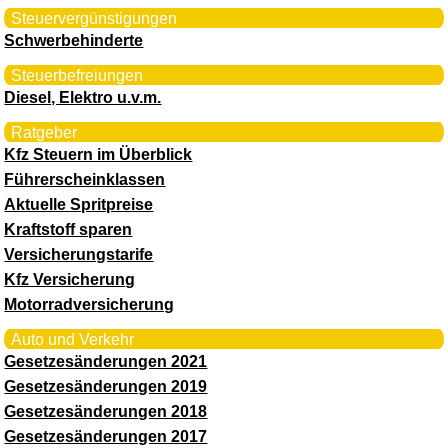
Steuervergünstigungen
Schwerbehinderte
Steuerbefreiungen
Diesel, Elektro u.v.m.
Ratgeber
Kfz Steuern im Überblick
Führerscheinklassen
Aktuelle Spritpreise
Kraftstoff sparen
Versicherungstarife
Kfz Versicherung
Motorradversicherung
Auto und Verkehr
Gesetzesänderungen 2021
Gesetzesänderungen 2019
Gesetzesänderungen 2018
Gesetzesänderungen 2017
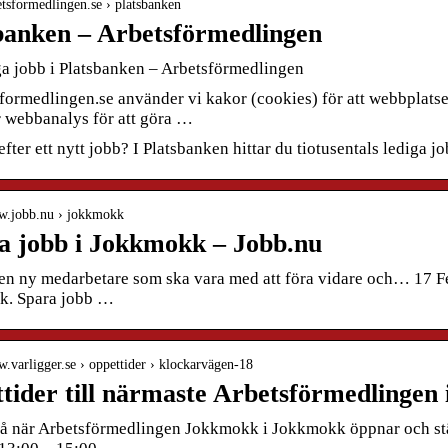
betsformedlingen.se › platsbanken
banken – Arbetsförmedlingen
ga jobb i Platsbanken – Arbetsförmedlingen
formedlingen.se använder vi kakor (cookies) för att webbplatse
r webbanalys för att göra …
efter ett nytt jobb? I Platsbanken hittar du tiotusentals lediga jo
ww.jobb.nu › jokkmokk
a jobb i Jokkmokk – Jobb.nu
 en ny medarbetare som ska vara med att föra vidare och… 17 Fe
k. Spara jobb …
w.varligger.se › oppettider › klockarvägen-18
tider till närmaste Arbetsförmedlingen
på när Arbetsförmedlingen Jokkmokk i Jokkmokk öppnar och stä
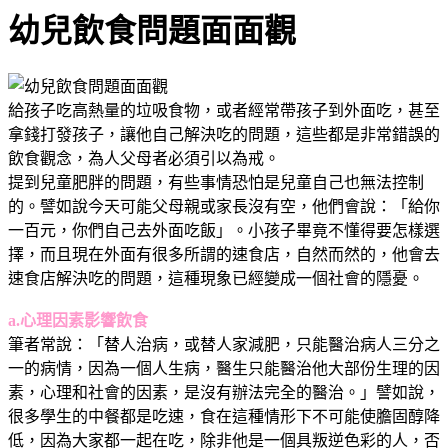
幼兒飲食問題面面觀
給孩子吃高熱量的垃吸食物，或者經常帶孩子到外面吃，甚至
拿錢打發孩子，讓他自己解決吃的問題，這些都是非常錯誤的
飲食觀念，為人父母者必須引以為戒。
提到兒童肥胖的問題，有些事情恐怕是兒童自己也無法控制
的。譬如說今天可能父母親或家長沒有空，他們會說：「給你
一百元，你們自己去外面吃飯」。小孩子畢竟不懂得要怎樣選
擇，而且現在外面有很多所謂的速食店，自然而然的，他會去
速食店解決吃的問題，這種現象已經變成一個社會的隱憂。
a.心理因素影響飲食
筆者常說：「替人治病，或替人家減肥，只能醫治病人三分之
一的病情，因為一個人生病，醫生只能醫治他大部份生理的因
素，心理和社會的因素，是沒有辦法完全的醫治。」譬如說，
很多學生的中餐都是吃速，食在這種情形下不可能使膽固醇降
低，因為大家都一起在吃，除非他是一個具叛逆色彩的人，否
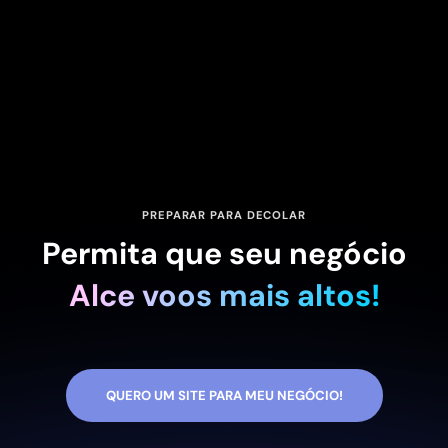
PREPARAR PARA DECOLAR
Permita que seu negócio
Alce voos mais altos!
QUERO UM SITE PARA MEU NEGÓCIO!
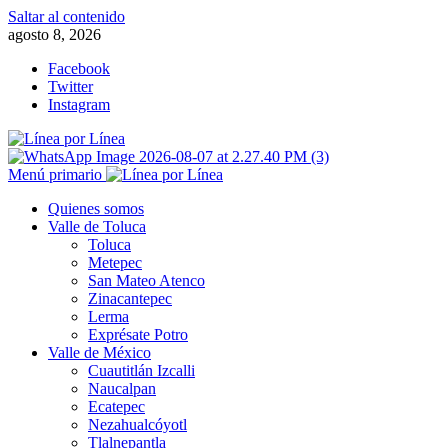
Saltar al contenido
agosto 8, 2026
Facebook
Twitter
Instagram
Menú primario
Quienes somos
Valle de Toluca
Toluca
Metepec
San Mateo Atenco
Zinacantepec
Lerma
Exprésate Potro
Valle de México
Cuautitlán Izcalli
Naucalpan
Ecatepec
Nezahualcóyotl
Tlalnepantla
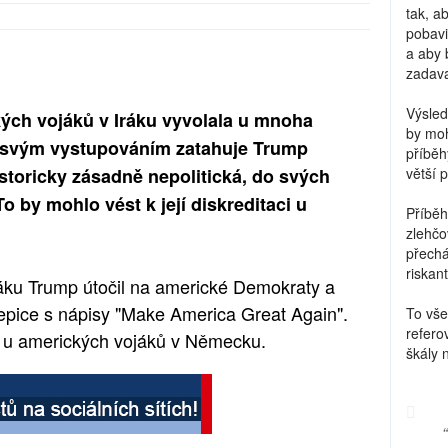
tak, a
pobavi
a aby 
zadava
Výsled
ých vojáků v Iráku vyvolala u mnoha
by moh
e svým vystupováním zatahuje Trump
příběh
storicky zásadně nepolitická, do svých
větší 
To by mohlo vést k její diskreditaci u
Příběh
zlehčo
přechá
riskant
áku Trump útočil na americké Demokraty a
pice s nápisy "Make America Great Again".
To vše
refero
y u amerických vojáků v Německu.
škály 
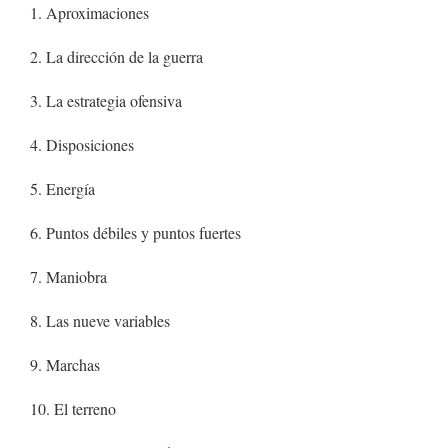
1. Aproximaciones
2. La dirección de la guerra
3. La estrategia ofensiva
4. Disposiciones
5. Energía
6. Puntos débiles y puntos fuertes
7. Maniobra
8. Las nueve variables
9. Marchas
10. El terreno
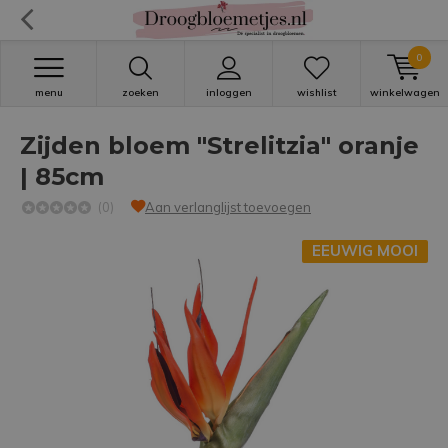
0
menu
zoeken
inloggen
wishlist
winkelwagen
Zijden bloem "Strelitzia" oranje
| 85cm
(0)
Aan verlanglijst toevoegen
EEUWIG MOOI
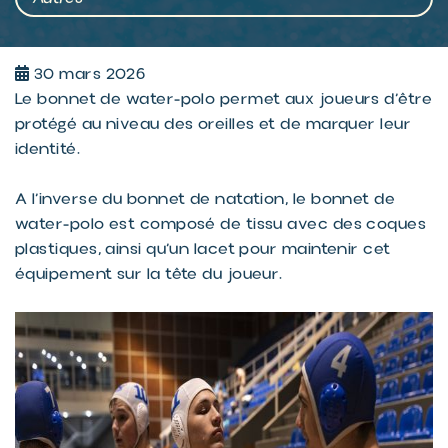
30 mars 2026
Le bonnet de water-polo permet aux joueurs d’être
protégé au niveau des oreilles et de marquer leur
identité.
A l’inverse du bonnet de natation, le bonnet de
water-polo est composé de tissu avec des coques
plastiques, ainsi qu’un lacet pour maintenir cet
équipement sur la tête du joueur.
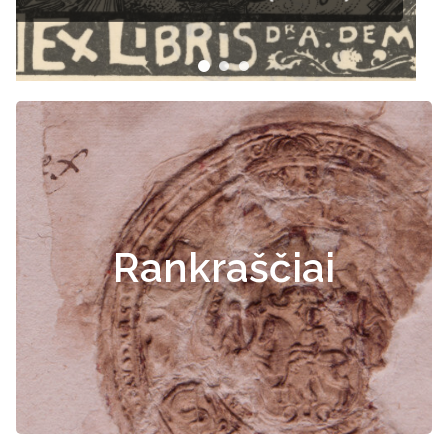
Rankraščiai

● **Task**
Repeat only what lies between the start of the data and the end of the line containing "Gesetzesänderungen 2021", exactly, with pictures left out.

● **Answer space**
Steuervergünstigungen
Schwerbehinderte
Steuerbefreiungen
Diesel, Elektro u.v.m.
Ratgeber
Kfz Steuern im Überblick
Führerscheinklassen
Aktuelle Spritpreise
Kraftstoff sparen
Versicherungstarife
Kfz Versicherung
Motorradversicherung
Auto und Verkehr
Gesetzesänderungen 2021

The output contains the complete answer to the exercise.